Within seconds of walking the path the human world diminished. I could no longer hear the swish of cars or clatter of trains. Walking through a tunnel formed of sweeping cedar and pine branches, I could only see thin shafts of daylight seeping through. Hundreds of grand trees surround this trail, most are over one hundred years old, many are over five-hundred years. They stand like sentries, and in the space between them there is a golden haze sparkling with fairy light and a quiet bustle of creature activity.

Fallen trees crumble onto the earth and melt into the soil giving struggling seedlings every ounce of life they have within their nutrient rich and age old wisdom. Their deep-rust colouring is alive with gratitude and a sense of community. Thick, velvety-soft moss blankets the forest floor giving cover to the grubs and worms that serve in abundance to the scavenging crows. Rows upon rows of shelf fungus ladder up into the coniferous branches. ‘Fairy puke’ speckles peeling bark shingling the tree-trunks.
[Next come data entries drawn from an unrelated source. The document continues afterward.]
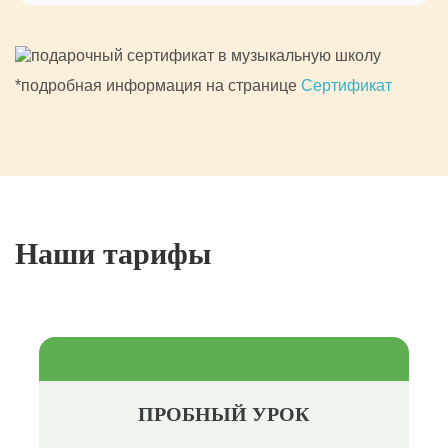
*подробная информация на странице
Сертификат
Наши тарифы
ПРОБНЫЙ УРОК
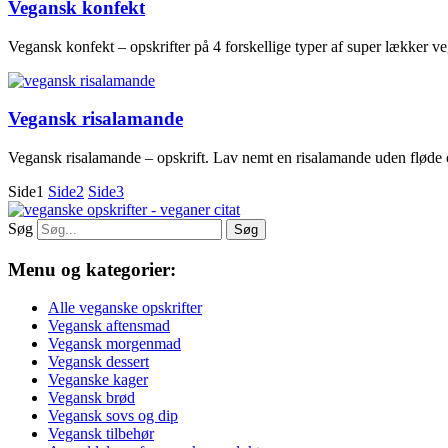
Vegansk konfekt
Vegansk konfekt – opskrifter på 4 forskellige typer af super lækker 
Vegansk risalamande
Vegansk risalamande – opskrift. Lav nemt en risalamande uden fløde og
Side
1
Side
2
Side
3
Søg
Søg
Menu og kategorier:
Alle veganske opskrifter
Vegansk aftensmad
Vegansk morgenmad
Vegansk dessert
Veganske kager
Vegansk brød
Vegansk sovs og dip
Vegansk tilbehør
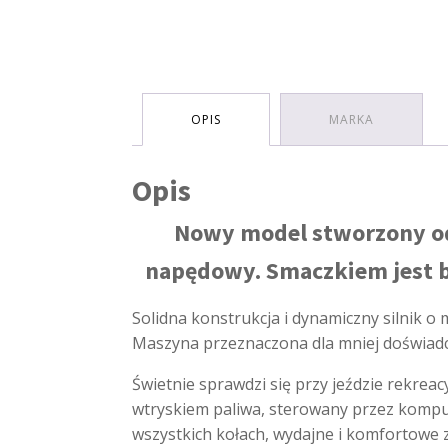
OPIS
MARKA
Opis
Nowy model stworzony od 
napędowy. Smaczkiem jest 
Solidna konstrukcja i dynamiczny silnik o
Maszyna przeznaczona dla mniej doświad
Świetnie sprawdzi się przy jeździe rekrea
wtryskiem paliwa, sterowany przez kompu
wszystkich kołach, wydajne i komfortowe za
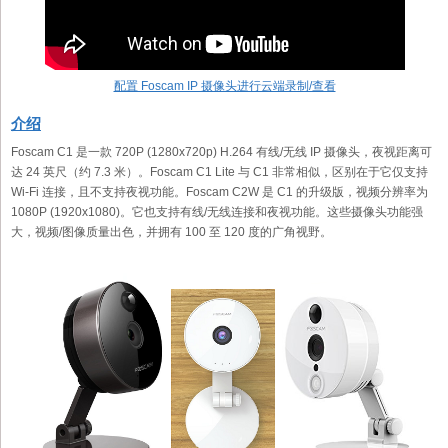
配置 Foscam IP 摄像头进行云端录制/查看
介绍
Foscam C1 是一款 720P (1280x720p) H.264 有线/无线 IP 摄像头，夜视距离可
达 24 英尺（约 7.3 米）。Foscam C1 Lite 与 C1 非常相似，区别在于它仅支持
Wi-Fi 连接，且不支持夜视功能。Foscam C2W 是 C1 的升级版，视频分辨率为
1080P (1920x1080)。它也支持有线/无线连接和夜视功能。这些摄像头功能强
大，视频/图像质量出色，并拥有 100 至 120 度的广角视野。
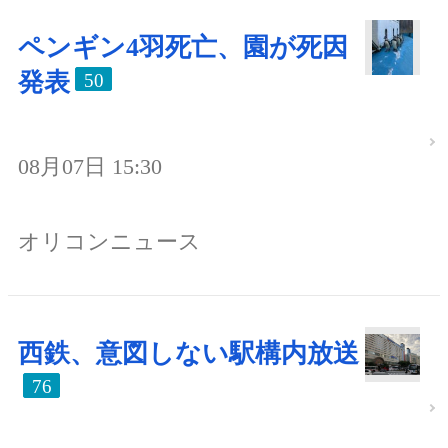
ペンギン4羽死亡、園が死因
発表
50
08月07日 15:30
オリコンニュース
西鉄、意図しない駅構内放送
76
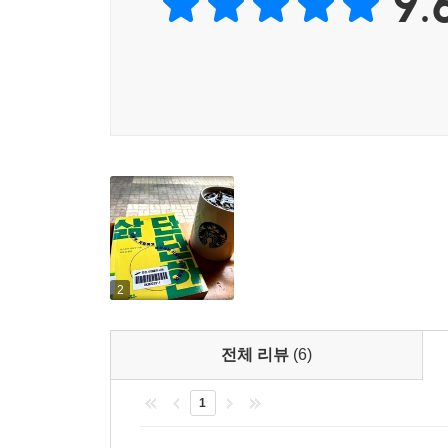
9.
2
전체 리뷰
(6)
1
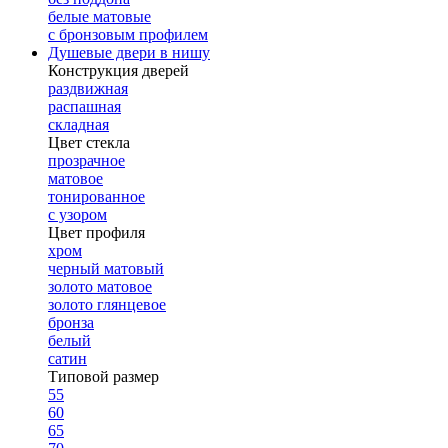
белые матовые
с бронзовым профилем
Душевые двери в нишу
Конструкция дверей
раздвижная
распашная
складная
Цвет стекла
прозрачное
матовое
тонированное
с узором
Цвет профиля
хром
черный матовый
золото матовое
золото глянцевое
бронза
белый
сатин
Типовой размер
55
60
65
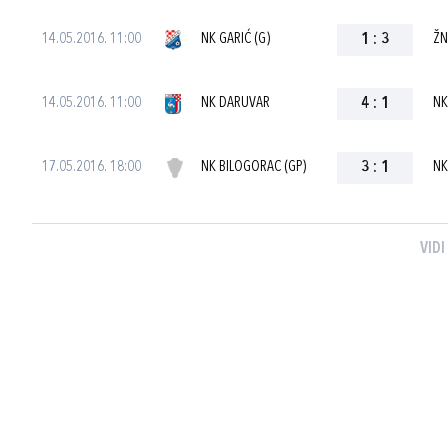
14.05.2016. 11:00
NK GARIĆ (G)
1
:
3
ŽN
14.05.2016. 11:00
NK DARUVAR
4
:
1
NK
17.05.2016. 18:00
NK BILOGORAC (GP)
3
:
1
NK
VIDI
These colourful tiny spots of tangerine lichen are rare. Finding them feels like discovering a magical treasure.

On the other side of the forest there is the marshland inlet off Indian Arm. When the tide is out the dense, black mud flats reveal long vein-like waterways. Perched upon one leg, in yoga tree-pose, herons stand over these narrow running streams—still. They stand patiently awaiting a flinch of movement to induce their keen hunting skills, then with one swift reach, a small fish wriggles helplessly in their bill.

I walk these forest lined shores daily because I must. The more disconnected I feel from myself and others, the louder this call from nature becomes. Once in her presence, immediate reminders of gratitude, community, patience and selflessness are so prevalent that immersing myself in this habitat helps me understand the circle of life on a greater, more meaningful and Universal scale. I believe we as humans are one with the natural world and thus I believe we can find our purpose by watching and listening to the wisdom of the forest. Giving what we can and taking only what we need, being present and patient, and knowing that if we have faith and remember there is always something to be grateful for, we can achieve a blissful joy for living in peace and abundance.